"Con la DC una mortificazione così evidente del cassinate non ci sarebbe mai stata"

Opinioni - Quando il governatore metterà a bilancio le risorse per l'Alta Velocità nelle campagne ciociare si inizierà a capire se la fantasia e il desiderio di sperpero di risorse pubbliche avrà superato anche l’ultimo baluardo di vergogna della classe politica. Mentre i nostri rappresentanti sono isolati o 'costretti' al silenzio

"Con la DC una mortificazione così evidente del cassinate non ci sarebbe mai stata"
di autore Lello Valente - Pubblicato: 02-09-2025 16:34 - Tempo di lettura 3 minuti

Meno male che siamo ancora nel campo della fantasia o delle ipotesi e comunque se il Governatore Rocca insiste nel fare la stazione Tav ai confini di Roma significa che avrà già i fiondi pronti e che si gioca la sua credibilità per intero su quest’opera. L’occasione di questa riunione tra leghisti e piddini del nord della provincia offre lo spunto per una triplice riflessione molto amara per Cassino ed il cassinate.

Si ribadisce l’assoluto isolamento  nel quale  il sindaco Salera ha trascinato la città e l’intero territorio del Cassiate, la stazione a Pignataro nemmeno presa in considerazione perchè Salera non ha mai preso in considerazione questa opportunità di sviluppo del territorio. La conseguenza logica non solo è l’isolamento della città dal contesto provinciale e regionale ma come sindaco della seconda città della Provincia non è stato nemmeno invitato alla riunione per dire una sola parola a riguardo. L’irrilevanza più totale.

La seconda riflessione riguarda l’intera classe politica del sud della Ciociaria totalmente silente, anzi inesistente, frutto di una strategia politica di lungo periodo di non consentire al sud di avere rappresentanti di peso politico a livello provinciale e regionale, l’unico nostro deputato è l’ex sindaco di Frosinone che naturalmente fa tutti gli interessi di Frosinone e certamente non di Cassino.

Rimane l’ass. regionale Ciacciarelli  nella scomodissima condizione di non poter tutelare il proprio territorio sia per essere subalterno al Presidente Rocca sia al segretario provinciale della Lega Ottaviani. Quindi Ciacciarelli non ha altra scelta che tacere.

La riprova di questo disegno di emarginazione di Cassino e del cassinate lo avremo fra qualche mese dove potremo direttamente verificare se i partiti porranno le concrete condizioni di eleggere almeno due o tre Consiglieri provinciali di Cassino o del cassinate, a prescindere dalle posizioni politiche.
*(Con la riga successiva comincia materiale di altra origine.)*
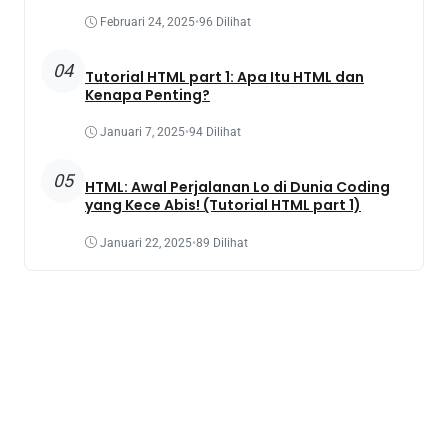
Februari 24, 2025
•
96 Dilihat
04
Tutorial HTML part 1: Apa Itu HTML dan
Kenapa Penting?
Januari 7, 2025
•
94 Dilihat
05
HTML: Awal Perjalanan Lo di Dunia Coding
yang Kece Abis! (Tutorial HTML part 1)
Januari 22, 2025
•
89 Dilihat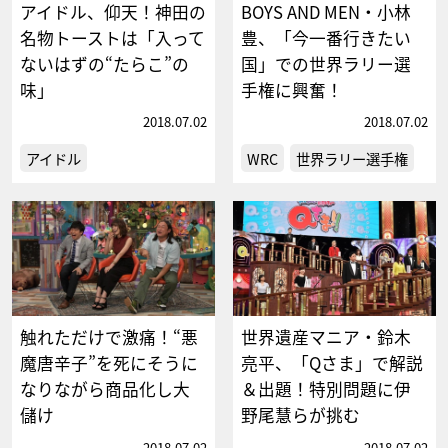
アイドル、仰天！神田の
BOYS AND MEN・小林
名物トーストは「入って
豊、「今一番行きたい
ないはずの“たらこ”の
国」での世界ラリー選
味」
手権に興奮！
2018.07.02
2018.07.02
アイドル
WRC
世界ラリー選手権
触れただけで激痛！“悪
世界遺産マニア・鈴木
魔唐辛子”を死にそうに
亮平、「Qさま」で解説
なりながら商品化し大
＆出題！特別問題に伊
儲け
野尾慧らが挑む
2018.07.02
2018.07.02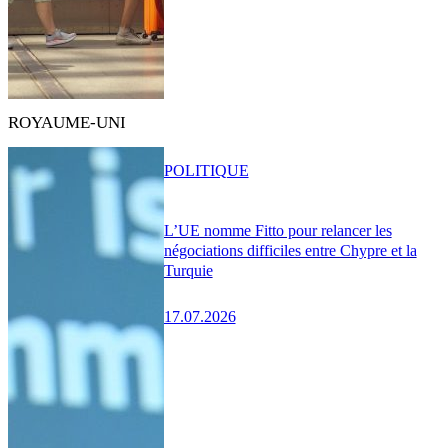
ROYAUME-UNI
POLITIQUE
L’UE nomme Fitto pour relancer les
négociations difficiles entre Chypre et la
Turquie
17.07.2026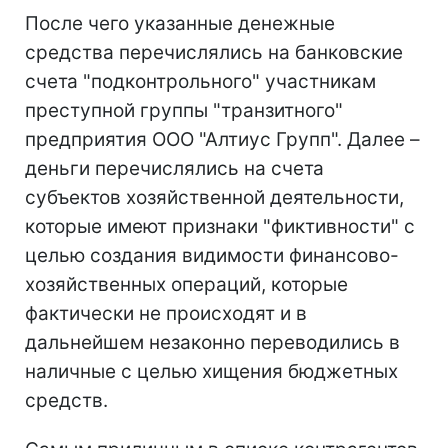
После чего указанные денежные
средства перечислялись на банковские
счета "подконтрольного" участникам
преступной группы "транзитного"
предприятия ООО "Алтиус Групп". Далее –
деньги перечислялись на счета
субъектов хозяйственной деятельности,
которые имеют признаки "фиктивности" с
целью создания видимости финансово-
хозяйственных операций, которые
фактически не происходят и в
дальнейшем незаконно переводились в
наличные с целью хищения бюджетных
средств.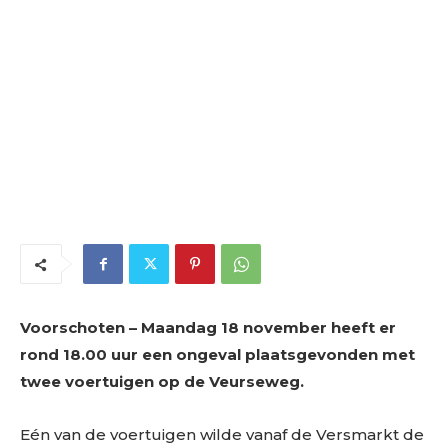
Voorschoten – Maandag 18 november heeft er
rond 18.00 uur een ongeval plaatsgevonden met
twee voertuigen op de Veurseweg.
Eén van de voertuigen wilde vanaf de Versmarkt de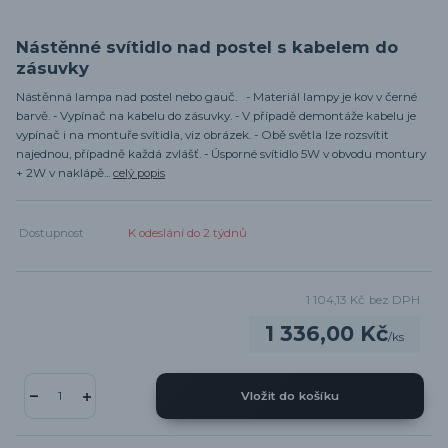
Nástěnné svítidlo nad postel s kabelem do
zásuvky
Nástěnná lampa nad postel nebo gauč. - Materiál lampy je kov v černé
barvě. - Vypínač na kabelu do zásuvky. - V případě demontáže kabelu je
vypínač i na montuře svítidla, viz obrázek. - Obě světla lze rozsvítit
najednou, případně každá zvlášť. - Úsporné svítidlo 5W v obvodu montury
+ 2W v naklápě...
celý popis
Dostupnost
K odeslání do 2 týdnů
1 104,13 Kč
bez DPH
1 336,00 Kč
/
ks
Vložit do košíku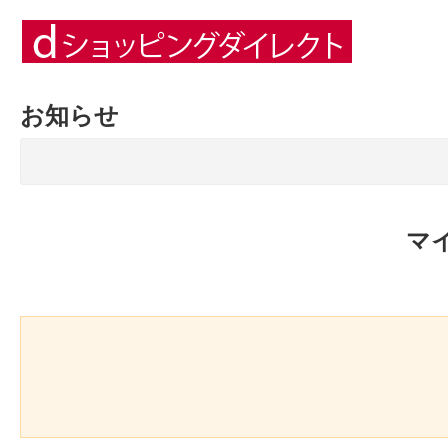
お知らせ
マ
L’ultima riflessione proposta dall’intervista dell’On D’Alema sul Corriere della Sera, nella quale testualmente afferma di aver “passato tutta la giovinezza a combattere la Democrazia Cristiana ed a passare la vecchiaia a rimpiangerla”, bravo D’Alema un atto di assoluta onestà intellettuale. Con la DC una mortificazione così evidente del cassinate non ci sarebbe mai stata e non solo per la qualità della classe dirigente ma perché esisteva un sistema di pesi e contrappesi nella distribuzione sui territori di risorse, con la DC la soluzione sarebbe stata l’Aeroporto a Frosinone la stazione Tav nel cassinate.

Una ultima considerazione ed un plauso al sindaco di Roccasecca che pur non guidando un Comune di piccole  dimensioni riesce a farsi rispettare perché se  c’è un sito dove realizzare la stazione Tav è proprio Roccasecca per essere baricentrica tra Roma e Napoli e per aver già una serie di infrastrutture già pronte.

Ma siamo ancora nel campo della fantasia e del solito linguaggio politichese del faremo e vedremo,  quando il governatore metterà a bilancio le risorse per la costruzione della stazione Tav nelle campagne ciociare solo allora inizierò a capire se la fantasia e il desiderio di sperpero di risorse pubbliche avrà superato anche l’ultimo baluardo di vergogna della classe politica.  Per adesso godiamoci da spettatori il teatrino della politica.